Games and hardware being locked to certain manufacturers.


Gamification of VR forces game dynamics on the user.


Audio design lacks spatial accuracy.


What are Input Modalities?

The guidelines define several Input Modalities for XR. Input modalities are the ways people with disabilities can interact with and control an XR application. In most cases these should be combined in applications. Not all of these necessarily need to be implemented all at once as some are more difficult or still in their infancy.


  • Speech - this is where a user's voice is the main input. Using a range of speech commands, a user should be able to navigate in an XR environment, interact with the objects in that environment using their voice alone.

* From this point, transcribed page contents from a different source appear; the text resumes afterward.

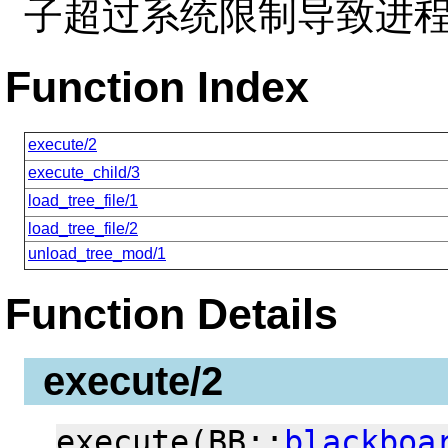
子超过系统限制导致进
Function Index
execute/2
execute_child/3
load_tree_file/1
load_tree_file/2
unload_tree_mod/1
Function Details
execute/2
execute(BB::
blackboa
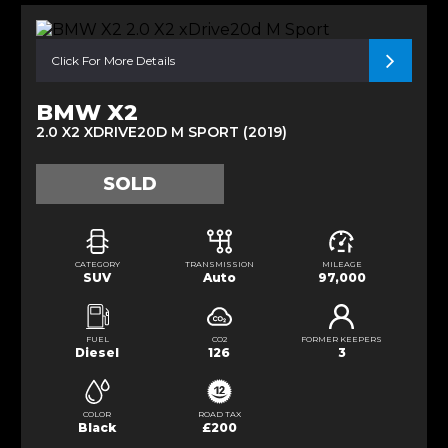
Click For More Details
BMW X2
2.0 X2 XDRIVE20D M SPORT (2019)
SOLD
CATEGORY
TRANSMISSION
MILEAGE
SUV
Auto
97,000
FUEL
CO2
FORMER KEEPERS
Diesel
126
3
COLOR
ROAD TAX
Black
£200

Elaboration: Speech is one of the most important input modalities to have in an accessible application. It is a motion agnostic input method, meaning that a disabled user does not have to use specific fine motor motions to control the application. This attribute can open up XR for so many possible users. This is definitely a really important input method to include in all applications.

  • Keyboard - this is where the keyboard alone is the user's main input. A user should be able to navigate in an XR environment, interact with the objects in that environment using the keyboard alone.

Elaboration: Another one of the most ubiquitous input modalities and likely one of the most popular “controllers” in the world. There isn’t really a reason not to have this in your application. Most major XR programming languages have built-in keyboard functionality. Likewise keyboard and mouse work with the Quest 2, Vive and Index.

  • Switch - this is where a button Switch alone is the user's main input. A user should be able to navigate in an XR environment, interact with the objects in that environment using a Switch alone. This switch may be used in conjunction with an assistive technology scanning application within the XR environment that allows them to select directions for navigation, macros for communication and interaction.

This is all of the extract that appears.